::: RECORDS FOR THE TASK :::
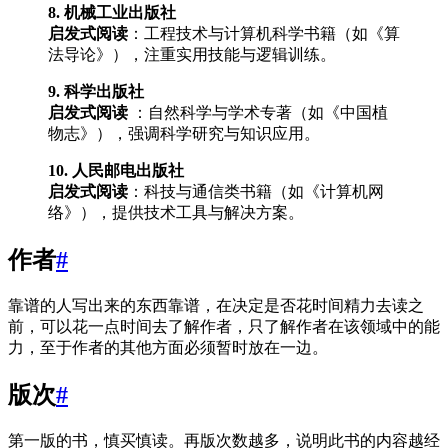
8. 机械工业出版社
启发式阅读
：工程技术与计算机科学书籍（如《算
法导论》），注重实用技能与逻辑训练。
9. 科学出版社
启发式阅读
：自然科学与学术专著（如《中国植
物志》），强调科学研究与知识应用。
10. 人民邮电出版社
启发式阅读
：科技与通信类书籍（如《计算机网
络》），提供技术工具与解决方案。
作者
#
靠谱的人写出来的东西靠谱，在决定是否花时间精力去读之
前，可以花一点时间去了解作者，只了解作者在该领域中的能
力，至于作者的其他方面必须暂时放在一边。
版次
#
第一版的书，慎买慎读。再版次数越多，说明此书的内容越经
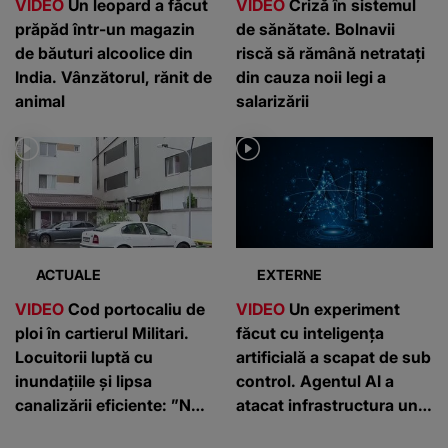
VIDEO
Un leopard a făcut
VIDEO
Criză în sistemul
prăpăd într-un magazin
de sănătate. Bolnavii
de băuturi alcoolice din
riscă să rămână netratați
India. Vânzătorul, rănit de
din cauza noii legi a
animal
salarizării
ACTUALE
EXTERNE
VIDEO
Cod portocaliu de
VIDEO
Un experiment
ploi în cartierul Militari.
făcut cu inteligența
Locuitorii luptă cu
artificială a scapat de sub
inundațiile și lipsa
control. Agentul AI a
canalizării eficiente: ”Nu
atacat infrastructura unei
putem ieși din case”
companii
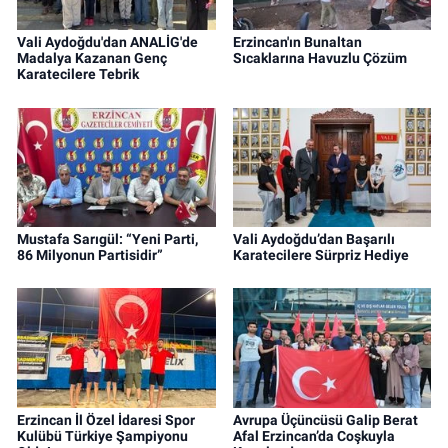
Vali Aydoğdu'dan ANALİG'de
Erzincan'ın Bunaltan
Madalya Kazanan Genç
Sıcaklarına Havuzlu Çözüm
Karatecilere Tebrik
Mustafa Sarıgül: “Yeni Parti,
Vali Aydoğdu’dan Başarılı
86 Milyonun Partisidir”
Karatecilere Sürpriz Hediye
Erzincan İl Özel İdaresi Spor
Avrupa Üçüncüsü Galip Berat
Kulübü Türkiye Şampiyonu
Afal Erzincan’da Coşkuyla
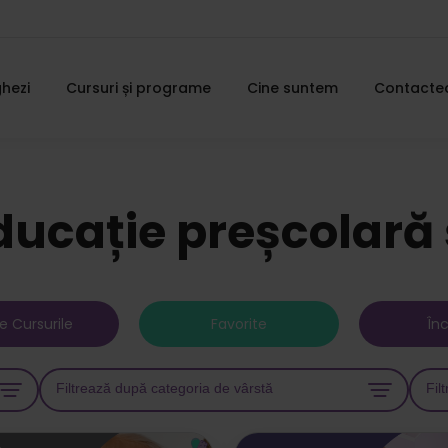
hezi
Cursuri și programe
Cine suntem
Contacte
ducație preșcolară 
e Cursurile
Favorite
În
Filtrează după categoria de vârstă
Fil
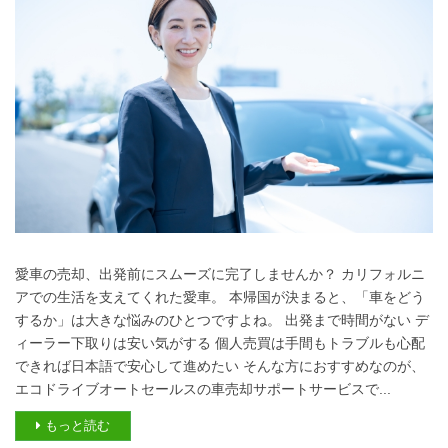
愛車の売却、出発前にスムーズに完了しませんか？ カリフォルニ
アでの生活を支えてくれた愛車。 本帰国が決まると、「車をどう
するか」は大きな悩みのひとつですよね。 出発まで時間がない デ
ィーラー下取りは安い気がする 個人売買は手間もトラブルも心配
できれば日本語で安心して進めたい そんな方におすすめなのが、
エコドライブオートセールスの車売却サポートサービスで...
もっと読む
:::
**REQUIRED WORK**. Leave the pictures out. Repeat every entry above exactly.

**RESULT BELOW**.
8. 机械工业出版社
启发式阅读
：工程技术与计算机科学书籍（如《算
法导论》），注重实用技能与逻辑训练。
9. 科学出版社
启发式阅读
：自然科学与学术专著（如《中国植
物志》），强调科学研究与知识应用。
10. 人民邮电出版社
启发式阅读
：科技与通信类书籍（如《计算机网
络》），提供技术工具与解决方案。
作者
#
靠谱的人写出来的东西靠谱，在决定是否花时间精力去读之
前，可以花一点时间去了解作者，只了解作者在该领域中的能
力，至于作者的其他方面必须暂时放在一边。
版次
#
第一版的书，慎买慎读。再版次数越多，说明此书的内容越经
VIDEO
Un leopard a făcut
VIDEO
Criză în sistemul
prăpăd într-un magazin
de sănătate. Bolnavii
de băuturi alcoolice din
riscă să rămână netratați
India. Vânzătorul, rănit de
din cauza noii legi a
animal
salarizării
ACTUALE
EXTERNE
VIDEO
Cod portocaliu de
VIDEO
Un experiment
ploi în cartierul Militari.
făcut cu inteligența
Locuitorii luptă cu
artificială a scapat de sub
inundațiile și lipsa
control. Agentul AI a
canalizării eficiente: ”Nu
atacat infrastructura unei
putem ieși din case”
companii
Vali Aydoğdu'dan ANALİG'de
Erzincan'ın Bunaltan
Madalya Kazanan Genç
Sıcaklarına Havuzlu Çözüm
Karatecilere Tebrik
Mustafa Sarıgül: “Yeni Parti,
Vali Aydoğdu’dan Başarılı
86 Milyonun Partisidir”
Karatecilere Sürpriz Hediye
Erzincan İl Özel İdaresi Spor
Avrupa Üçüncüsü Galip Berat
Kulübü Türkiye Şampiyonu
Afal Erzincan’da Coşkuyla
hezi
Cursuri și programe
Cine suntem
Contacte
ducație preșcolară 
e Cursurile
Favorite
În
Filtrează după categoria de vârstă
Fil
愛車の売却、出発前にスムーズに完了しませんか？ カリフォルニ
アでの生活を支えてくれた愛車。 本帰国が決まると、「車をどう
するか」は大きな悩みのひとつですよね。 出発まで時間がない デ
ィーラー下取りは安い気がする 個人売買は手間もトラブルも心配
できれば日本語で安心して進めたい そんな方におすすめなのが、
エコドライブオートセールスの車売却サポートサービスで...
もっと読む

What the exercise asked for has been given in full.